Project Structure/ Architecture:
Root directory has a Client and a Server directory consisting of frontend and backend code. front end code can be found after you cd into client and backend code will be found after you cd into server. Backend mainly has logic related to socket implementation and other application logic.
Instructions to run:
1)First, clone this repo to your local repository and cd into client's folder and run "npm install" this will install all dependencies and for the backend cd into backend directory and run "pip install requirements.txt" this should give you backend related dependencies.
2)Then you have to enter environment variables which i used to setup supabase:
3)For the frontend: enter environment variables in .env.local file.
4)For backend: enter environment variables in .env file
5)After entering environment variables, cd into client folder and run "npm run dev" this will run frontend code on https://localhost:3000 , the cd into server and run "python -m main" this will run the server at https://localhost:8000.
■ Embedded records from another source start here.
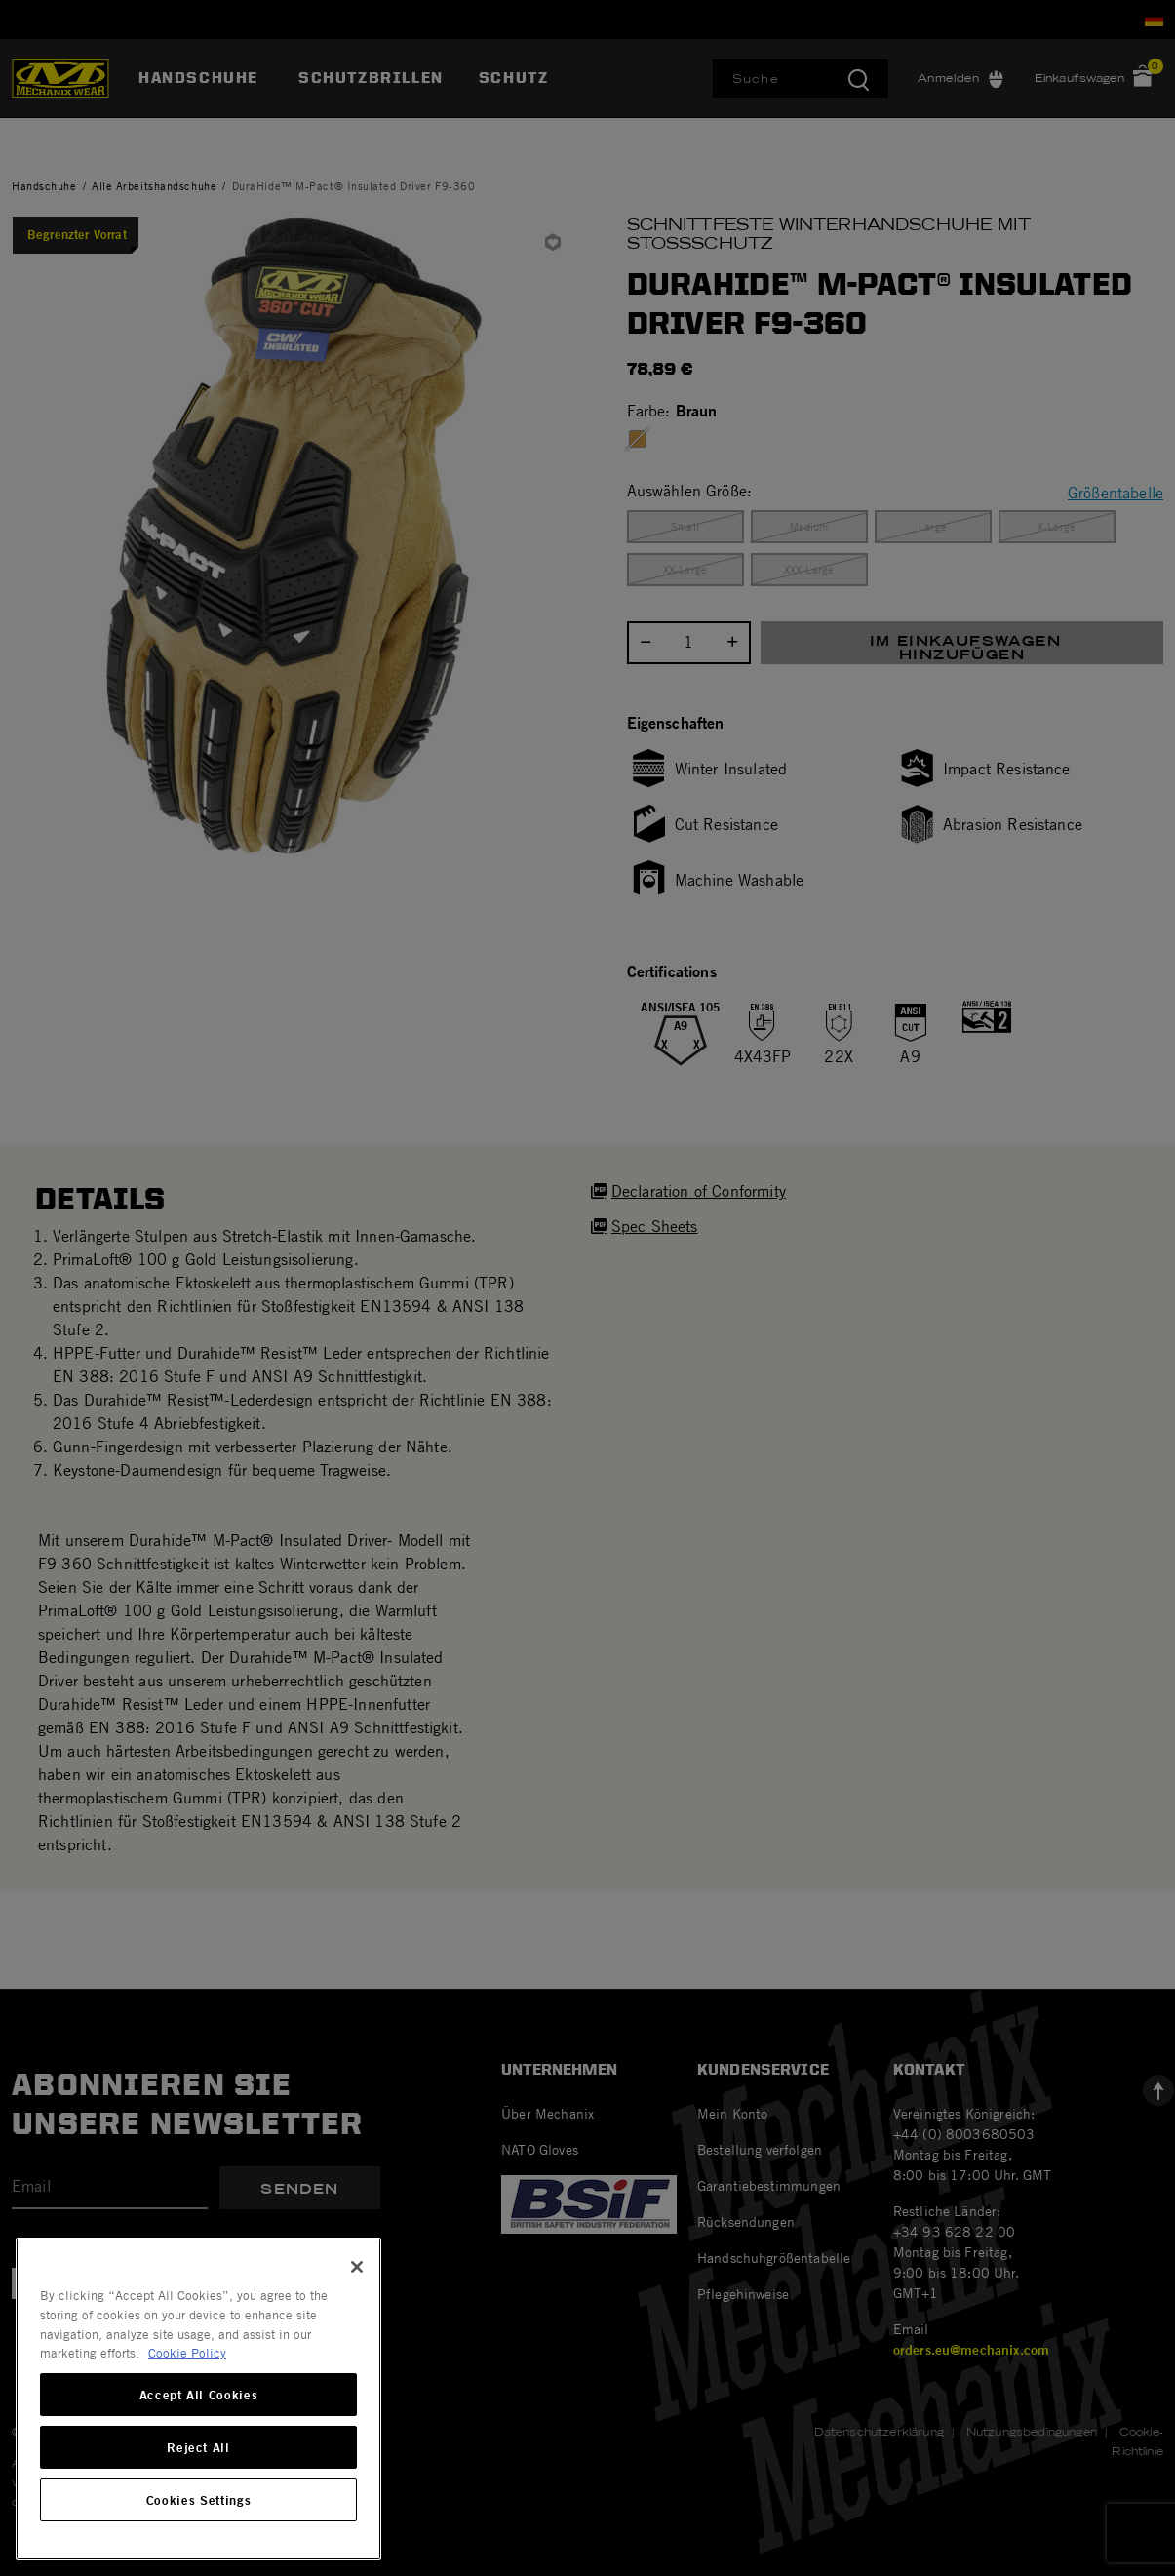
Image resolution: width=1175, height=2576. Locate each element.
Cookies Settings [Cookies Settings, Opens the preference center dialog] (199, 2500)
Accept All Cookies (198, 2394)
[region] (198, 2399)
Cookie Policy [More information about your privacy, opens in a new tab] (187, 2352)
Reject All (198, 2447)
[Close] (356, 2266)
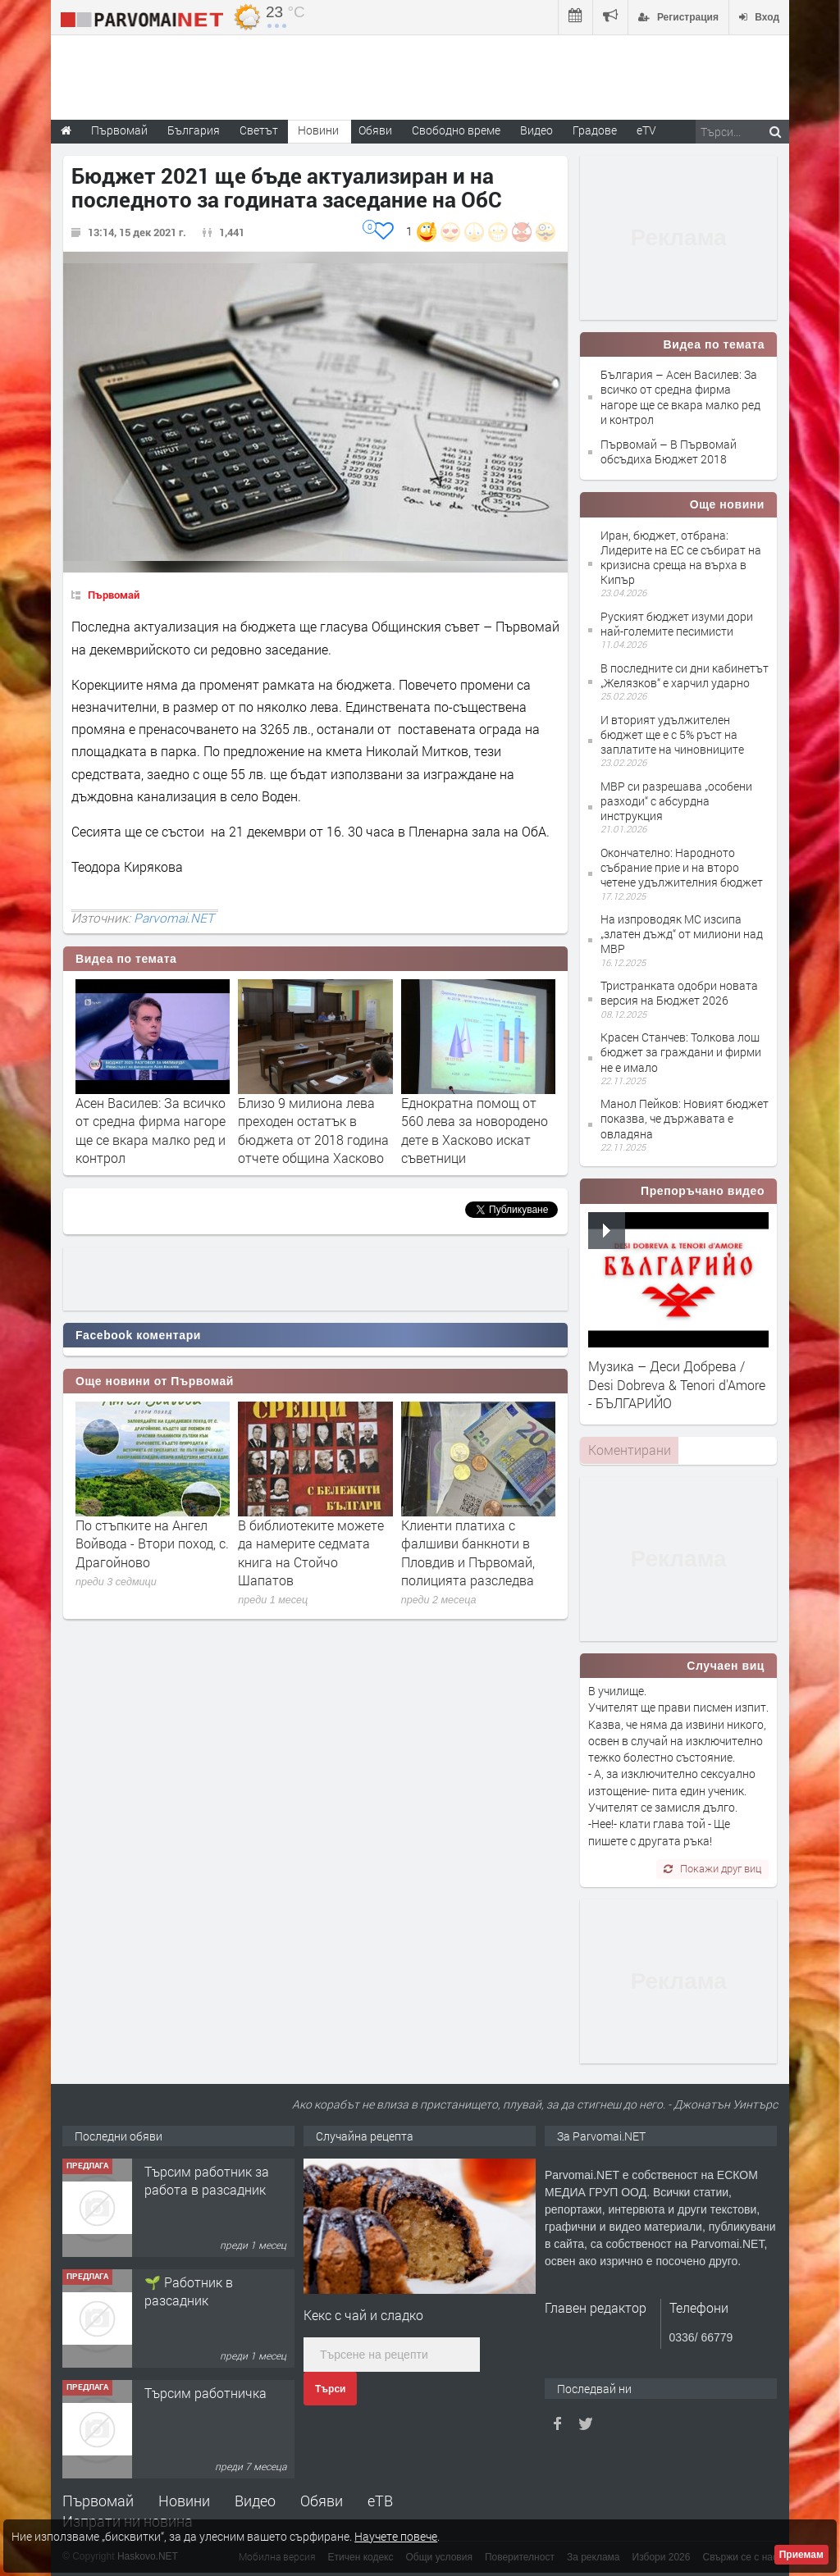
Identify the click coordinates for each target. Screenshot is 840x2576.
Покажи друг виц (712, 1868)
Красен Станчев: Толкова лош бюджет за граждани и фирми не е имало (680, 1051)
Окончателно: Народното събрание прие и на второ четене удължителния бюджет (681, 867)
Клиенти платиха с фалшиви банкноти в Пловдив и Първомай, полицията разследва (468, 1552)
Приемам (801, 2554)
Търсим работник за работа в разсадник (206, 2180)
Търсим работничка (205, 2392)
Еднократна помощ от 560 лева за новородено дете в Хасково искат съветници (474, 1130)
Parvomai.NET (174, 918)
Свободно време (456, 130)
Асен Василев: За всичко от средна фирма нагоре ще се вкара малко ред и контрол (150, 1130)
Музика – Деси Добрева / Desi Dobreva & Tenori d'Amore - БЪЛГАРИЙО (676, 1384)
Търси (330, 2389)
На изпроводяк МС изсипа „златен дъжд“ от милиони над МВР (681, 933)
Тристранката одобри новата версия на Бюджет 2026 (679, 993)
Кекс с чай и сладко (363, 2314)
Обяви (321, 2500)
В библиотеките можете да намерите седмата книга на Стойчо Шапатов (311, 1552)
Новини (318, 130)
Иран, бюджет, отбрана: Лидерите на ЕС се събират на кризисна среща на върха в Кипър (680, 557)
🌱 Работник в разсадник (188, 2291)
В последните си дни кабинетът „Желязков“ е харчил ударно (684, 675)
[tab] (629, 1450)
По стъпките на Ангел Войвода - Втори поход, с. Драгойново (152, 1543)
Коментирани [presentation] (629, 1449)
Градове (595, 130)
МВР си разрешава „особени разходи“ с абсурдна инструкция (676, 800)
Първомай (113, 594)
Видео (255, 2500)
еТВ (380, 2500)
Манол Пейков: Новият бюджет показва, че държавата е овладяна (684, 1118)
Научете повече (395, 2536)
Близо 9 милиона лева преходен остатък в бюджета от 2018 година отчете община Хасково (313, 1130)
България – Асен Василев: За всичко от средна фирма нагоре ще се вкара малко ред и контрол (680, 397)
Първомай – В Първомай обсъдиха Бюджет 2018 (668, 451)
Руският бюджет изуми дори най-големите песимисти (676, 624)
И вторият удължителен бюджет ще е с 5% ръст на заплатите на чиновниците (672, 734)
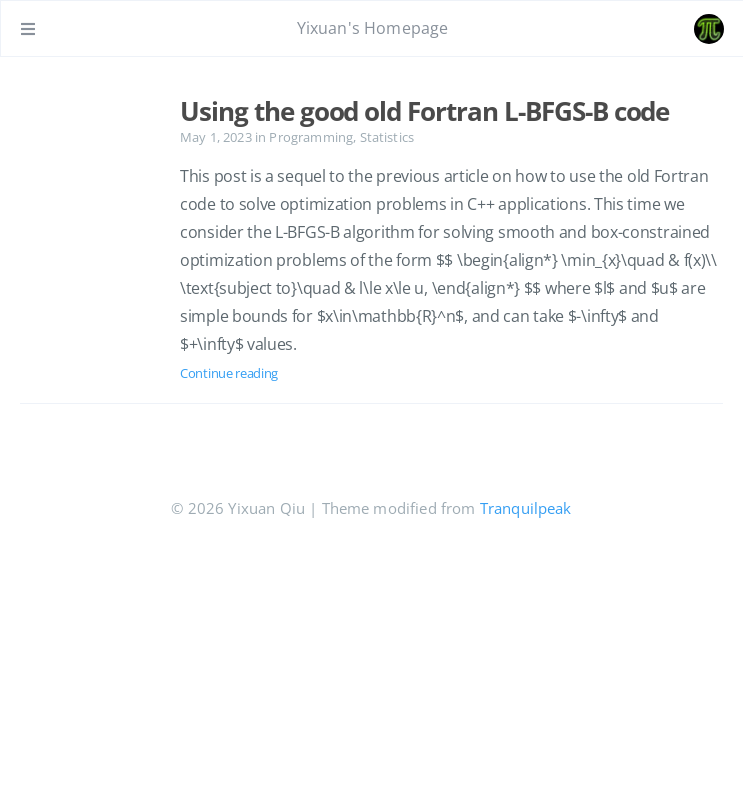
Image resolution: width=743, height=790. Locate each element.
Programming (311, 137)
6)After following the above steps you can start using the website as the socket connection sets up immediately.
Tradeoffs:
Excalidraw API was a great help with its easy to understand documentation. But it has some limitations and bugs which could potentially cause delays during live collaboration as their Editor component gets triggered quite often for every state change as there is a lack of caching mechanism which is agreed upon by the maintainers of excalidraw here: excalidraw/excalidraw#3014
I approached this by adding some caching layers which boosted performance. This didn't fully solve the problem as the the canvas was still rapidly updating causing drawings to disappear. I then employed a debounce mechanism which improved performance even more leading to current state. While debouncing causes a little bit of latency the drawing updation on canvas is accurate. Cleaner solution can stem from playing around with caching and syncing up with debouncing which i plan to work on in the future.
Another draw back of excalidrawAPI i noticed is that it has issues with cross browser compatability, meaning in collaboration mode, if two users open flovibe in different browsers the collaboration experience isnt great. It is adviced to use same browsers for this demo. This is also something I plan to work on in the future.